И Этуотер окликнул лодку.
В продолжение переговоров капитан сохранял озабоченный вид, его явно обуревали какие-то мысли или же тревога. Природа как нельзя более щедро наделила его чертами капитана-весельчака. Но сегодня он был молчалив и рассеян. Зная его, можно было видеть, что он не пропускает ни одного сказанного слова, обдумывает их, взвешивает. Трудно было бы сказать, что выражал его взгляд, когда он смотрел на ничего не замечавшего гостя, – холодный, пристальный и недобрый взгляд, какой бывает у человека, что-то замышляющего. Выражение это порой бывало так неуловимо, что Геррик бранил себя за пустую подозрительность, а то становилось таким явным и ощутимым, что каждая черточка на лице капитана излучала зло.
Сейчас он очнулся как от толчка.
– Вы говорили про то, чтобы зафрахтовать судно? – спросил он.
– Разве? – ответил Этуотер. – Ну, так пока больше не будем об этом говорить.
– А ваша шхуна, как я понял, запаздывает? – не отставал капитан.
– Вы все поняли превосходно, капитан Браун, – отвечал Этуотер, – сегодня в полдень будет тридцать три дня опоздания.
– Она приходит и уходит, так ведь? Курсирует между вашим островом и… – закинул удочку капитан.
– Совершенно верно, каждые четыре месяца, итого три рейса в год.
– Сами тоже на ней выходите?
– Нет, живу здесь безвыездно, – отвечал Этуотер, – хлопот полон рот.
– Живете здесь, вот как! – воскликнул Дэвис. – И давно?
– Давно ли? О господи! – произнес Этуотер серьезно и торжественно. – Но времени я не замечаю, – добавил он, улыбаясь.
– Нет, я тоже так думаю, – сказал Дэвис. – Еще бы, конечно. Со всеми вашими богами, с такой уютной стоянкой… Да, стоянка у вас здорово уютная, – повторил он.
– В самом деле, как вы справедливо изволили заметить, место не совсем лишено приятности, – последовал ответ.
– Есть раковины?
– Да, встречались и раковины, – ответил Этуотер.
– Чертовски большая лагуна, сэр, – продолжал капитан. – А вообще-то можно назвать ловлю удачной?
– Не знаю, как я вообще ее назову, когда вы скажете прямо, что вы имеете в виду.
– И жемчужины попадались? – спросил Дэвис.

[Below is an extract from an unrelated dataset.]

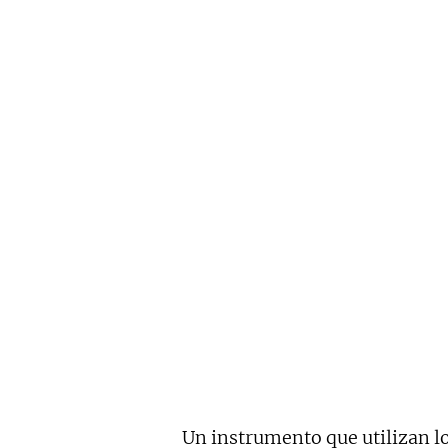
Un instrumento que utilizan lo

– И жемчужины, – ответил Этуотер.
– Ну, сдаюсь! – расхохотался Дэвис, но смех его прозвучал резко и фальшиво. – Не хотите рассказывать – не рассказывайте, и баста.
– Нет никаких причин держать в секрете что бы то ни было относительно моего острова, – возразил Этуотер. – Ваше появление все равно положило конец секрету, а кроме того, таких джентльменов, как вы и мистер Хювиш, я, можно сказать, всегда счастлив всячески уважить. Вопрос, по которому мы сейчас с вами расходимся – если можно это назвать расхождением, – касается времени и уместности. Я располагаю сведениями, которыми, по вашему мнению, мне следует поделиться с вами, а по моему мнению – не следует. Что ж, вечером посмотрим. Пока, Хювиш! – Он сошел в лодку и оттолкнул ее от борта. – Значит, все поняли? Капитан и мистер Хювиш в половине седьмого, а вы, Хэй, ровно в четыре. Вам ясно, Хэй? Имейте в виду, отказа я не принимаю. Если в назначенное время вы не явитесь, званый обед не состоится, не будет песен, мистер Хювиш, не будет пира!
Вверху, в воздухе, проносились белые птицы, внизу, в стихии не менее прозрачной, – стайки пестрых рыб, а посредине, точно гроб Магомета, по глади лагуны быстро удалялась лодка, и за ней по мерцающему морскому дну скользила ее тень. Этуотер, не отрывая взгляда смотрел через плечо назад, на «Фараллону» и группу на шканцах возле надстройки, пока лодка не пристала к пирсу. Тогда он проворно зашагал в глубь острова, и его белый костюм выделялся в изменчивом сумраке рощи, пока его не поглотил дом.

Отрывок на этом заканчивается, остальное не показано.